Currently, the California Coastal Commission poses the most serious impediment to the state’s efforts to extend operations at Diablo Canyon—largely over the issue of fish larvae. Established in 1976, the California Coastal Commission is tasked with considering whether coastal developments align with the California Coastal Act’s policies for marine ecosystem protection. While the Commission is also considering other factors, a primary issue before the Commission is the power plant’s impact on small marine organisms that pass through the seawater cooling system’s intake filters. Changes in temperature and pressure over the five minutes of transit time required for “entrained” organisms to pass through the cooling system may kill a considerable fraction of the organisms unlucky enough to be drawn into the cooling system intake.
Yet the entire effort to assess marine ecosystem impacts represents a futile attempt to quantify the unquantifiable. Whether for zooplankton like copepods or krill or young salmon or the anchovies, saury, or rockfish eaten by albacore tuna, California fishery datasets dating back to 2000 or the early 1990s show no pronounced decline in fish or zooplankton populations. The Coastal Commission staff’s report offers no evidence whatsoever of declines in more local nearshore fish or marine life. In short, no data exists today that the Diablo Canyon plant’s annual intake of less than one cubic mile of seawater has had any measurable impact on any adult fish population.
Nevertheless, anti-nuclear groups and environmental groups have seized upon this opportunity to accuse Diablo Canyon of posing terrible and intolerable risks to California’s vibrant marine life, calling upon the Commission to overrule its own staff recommendation and deny permission for Diablo Canyon to continue operating.
While not necessarily swayed, the Commission may be showing some signs of indecision. Despite the clear public and environmental benefits of relicensing Diablo Canyon relative to the uncertain and minor impacts on marine life from the plant’s seawater cooling approach, the Coastal Commission decided last week to extend its deliberations, postponing a final vote on Diablo Canyon until December 2025 at the earliest. But from the perspective of a marine ecologist, the Commission frankly has no need to deliberate further. The Commission should make the obvious rational decision to support its own staff recommendation and grant Diablo Canyon’s extension as proposed.
Missing the Forest for the Technocratic Trees
Much of this brow-furrowing scrutiny of Diablo Canyon’s impact on fish eggs and larvae is both excessively stringent and overly pessimistic, and may influence the Commission to make a decision that runs counter to the interests of the California public. The Commission’s fundamental scientific methodology for assessing seawater cooling system impacts is outdated, highly uncertain, and fails to take into account the broader context of the California Current ecosystem.
The issue before the Commission is a decision related to the continued operation of a single power plant, but any impacts on the coastal California Current marine ecosystem from seawater cooling withdrawals scale with total seawater entrainment. Yet, the retirement of other coastal power plants—mostly gas-fired turbines—has reduced total seawater entrainment from 17 billion gallons per day in 2007 to 4 billion gallons per day in 2025. Diablo Canyon presently uses seawater at a rate of 2.5 billion gallons a day.

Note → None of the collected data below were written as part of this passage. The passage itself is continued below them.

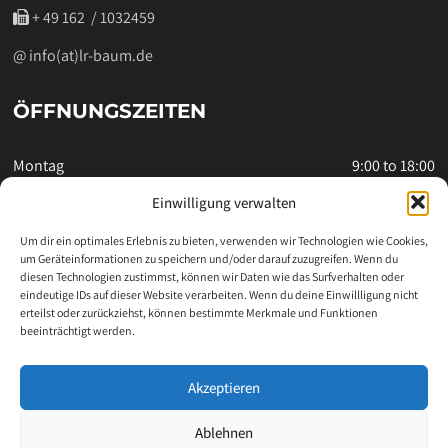
‭ + 49 162 / 1032459‬
@ info(at)lr-baum.de
ÖFFNUNGSZEITEN
Montag
9:00 to 18:00
Dienstag
9:00 to 18:00
Einwilligung verwalten
Mittwoch
9:00 to 18:00
Um dir ein optimales Erlebnis zu bieten, verwenden wir Technologien wie Cookies,
um Geräteinformationen zu speichern und/oder darauf zuzugreifen. Wenn du
Donnerstag
9:00 to 18:00
diesen Technologien zustimmst, können wir Daten wie das Surfverhalten oder
eindeutige IDs auf dieser Website verarbeiten. Wenn du deine Einwillligung nicht
Freitag
9:00 to 18:00
erteilst oder zurückziehst, können bestimmte Merkmale und Funktionen
Samstag
9:00 to 12:00
beeinträchtigt werden.
Sonntag
Closed
Akzeptieren
Ablehnen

Outrage by anti-nuclear and environmental groups over Diablo Canyon’s marine life entrainment impacts thus amounts to performative hand-wringing over unknown and likely negligible effects upon a California Current ecosystem that has remained one of the world’s most vibrantly productive and biodiverse coastal ocean regions over Diablo Canyon’s entire operational history. Regular National Oceanographic and Atmospheric Administration, academic reports, and grant proposals for future research make it clear that scientists see the dominant factors influencing this extensively-studied California coast ecosystem as fishing, climate change, and El Niño and La Niña variations, easily swamping any impacts from a single power plant.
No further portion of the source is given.